Tcpcrypt is opportunistic encryption. If the other end speaks Tcpcrypt, then your traffic will be encrypted; otherwise it will be in clear text. Thus, Tcpcrypt alone provides no guarantees—it is best effort. If, however, a Tcpcrypt connection is successful and any attackers that exist are passive, then Tcpcrypt guarantees privacy.

Network attackers come in two varieties: passive and active (man-in-the-middle). Passive attacks are much simpler to execute because they just require listening on the network. Active attacks are much harder as they require listening and modifying network traffic, often requiring very precise timing that can make some attacks impractical.

By default Tcpcrypt is vulnerable to active attacks—an attacker can, for example, modify a server’s response to say that Tcpcrypt is not supported (when in fact it is) so that all subsequent traffic will be clear text and can thus be eavesdropped on.

Tcpcrypt, however, is powerful enough to stop active attacks, too, if the application using it performs authentication. For example, if you log in to online banking using a password and the connection is over Tcpcrypt, it is possible to use that shared secret between you and the bank (i.e., the password) to authenticate that you are actually speaking to the bank and not some active (man-in-the-middle) attacker. The attacker cannot spoof authentication as it lacks the password. Thus, by default, Tcpcrypt will try its best to protect your traffic. Applications requiring stricter guarantees can get them by authenticating a Tcpcrypt session.


Installing tcpcrypt

$ git clone git://github.com/scslab/tcpcrypt.git
$ cd tcpcrypt
$ ./bootstrap.sh
$ ./configure
$ make
$ sudo ./launch_tcpcryptd.sh


The launch script starts tcpcryptd and adds firewall rules to divert all TCP traffic — except that which is already encrypted, like SSH — to tcpcryptd. When the script exits (on Ctrl-C or kill), it restores your firewall config to its former state — no permanent changes are made.

On Linux, you must first install libnfnetlink, libnetfilter_queue, and libcap.

Optional: running make install will install libtcpcrypt and tcpcrypt headers, for building apps that use tcpcrypt’s session ID.


Try it out

Go to http://tcpcrypt.org/test.php with tcpcryptd running. If tcpcrypt is working, you’ll be able to join the tcpcrypt Hall of Fame and your tcpcrypt session ID will be displayed at the bottom of the page.

Now let’s examine the packets going over the wire by starting tcpdump and then reloading the URL above.

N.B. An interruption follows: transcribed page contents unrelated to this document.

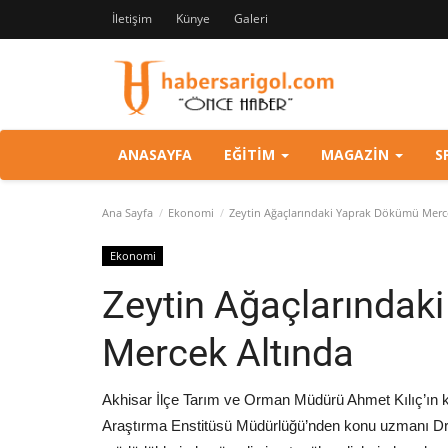
İletişim
Künye
Galeri
ANASAYFA
EĞITIM
MAGAZIN
S
Ana Sayfa
Ekonomi
Zeytin Ağaçlarındaki Yaprak Dökümü Merc
Ekonomi
Zeytin Ağaçlarındak
Mercek Altında
Akhisar İlçe Tarım ve Orman Müdürü Ahmet Kılıç’ın 
Araştırma Enstitüsü Müdürlüğü’nden konu uzmanı Dr. 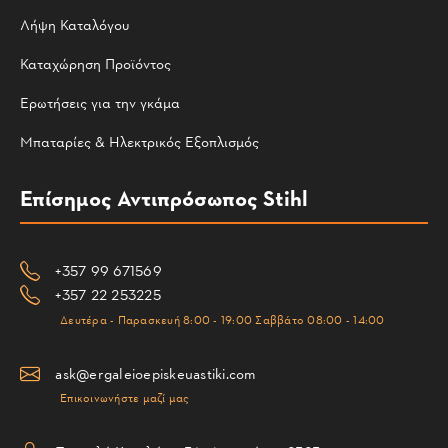
Λήψη Καταλόγου
Καταχώρηση Προϊόντος
Ερωτήσεις για την γκάμα
Μπαταρίες & Ηλεκτρικός Εξοπλισμός
Επίσημος Αντιπρόσωπος Stihl
+357 99 671569
+357 22 253225
Δευτέρα - Παρασκευή 8:00 - 19:00 Σαββάτο 08:00 - 14:00
ask@ergaleioepiskeuastiki.com
Επικοινωνήστε μαζί μας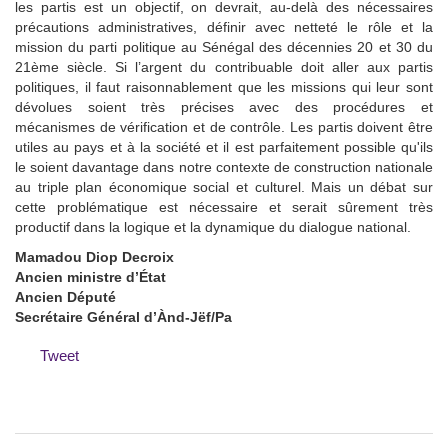
les partis est un objectif, on devrait, au-delà des nécessaires
précautions administratives, définir avec netteté le rôle et la
mission du parti politique au Sénégal des décennies 20 et 30 du
21ème siècle. Si l’argent du contribuable doit aller aux partis
politiques, il faut raisonnablement que les missions qui leur sont
dévolues soient très précises avec des procédures et
mécanismes de vérification et de contrôle. Les partis doivent être
utiles au pays et à la société et il est parfaitement possible qu'ils
le soient davantage dans notre contexte de construction nationale
au triple plan économique social et culturel. Mais un débat sur
cette problématique est nécessaire et serait sûrement très
productif dans la logique et la dynamique du dialogue national.
Mamadou Diop Decroix
Ancien ministre d’État
Ancien Député
Secrétaire Général d’Ànd-Jëf/Pa
Tweet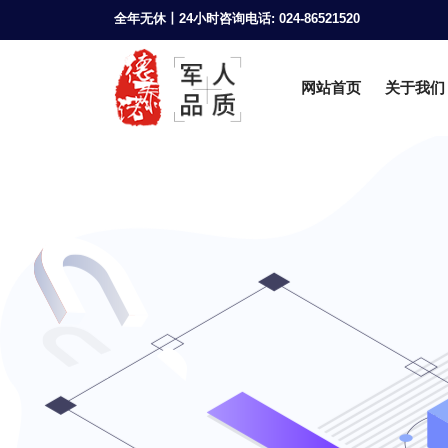
全年无休丨24小时咨询电话: 024-86521520
网站首页
关于我们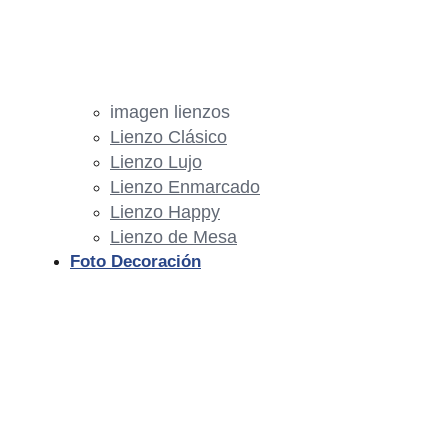
imagen lienzos
Lienzo Clásico
Lienzo Lujo
Lienzo Enmarcado
Lienzo Happy
Lienzo de Mesa
Foto Decoración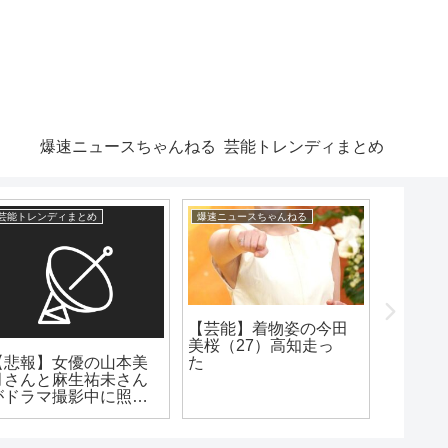
爆速ニュースちゃんねる
芸能トレンディまとめ
芸能トレンディまとめ
爆速ニュースちゃんねる
漫画まとめ
【芸能】着物姿の今田
美桜（27）高知走っ
【悲報】女優の山本美
一番面
た
月さんと麻生祐未さん
←何想
がドラマ撮影中に照明
落下しケガ・・・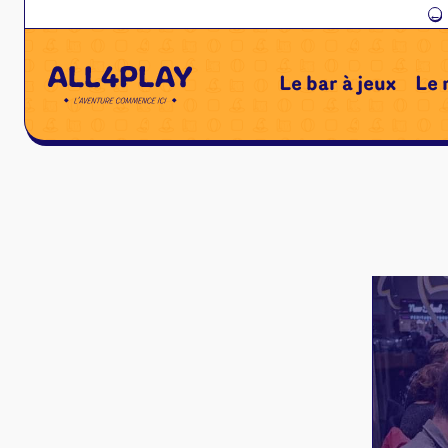
←
Le bar à jeux
Le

sudo tcpdump -X -s0 host tcpcrypt.org

Compare this tcpdump output, which appears encrypted (or at least unreadable), with the cleartext packets you would see without tcpcryptd running.

A final netcat example:

$ sudo ./launch_tcpcryptd.sh & 
$ nc -l 7777 &
$ sudo tcpdump -i lo -n -s0 -vvvv -X tcp port 7777 &
$ echo hello, world! | nc localhost 7777
# clean up
$ sudo killall tcpcryptd tcpdump


Troubleshooting

If it’s not working, the most likely causes are the following.

ºYour browser already had an open, non-tcpcrypted TCP connection to tcpcrypt.org before you ran the launch script. Quit and reopen your browser, wait 30 seconds, or use a different browser to retrieve the tcpcrypt.org URL.

ºThere’s a conflict with your existing firewall rules. See the firewall setup section in the install guide for your platform.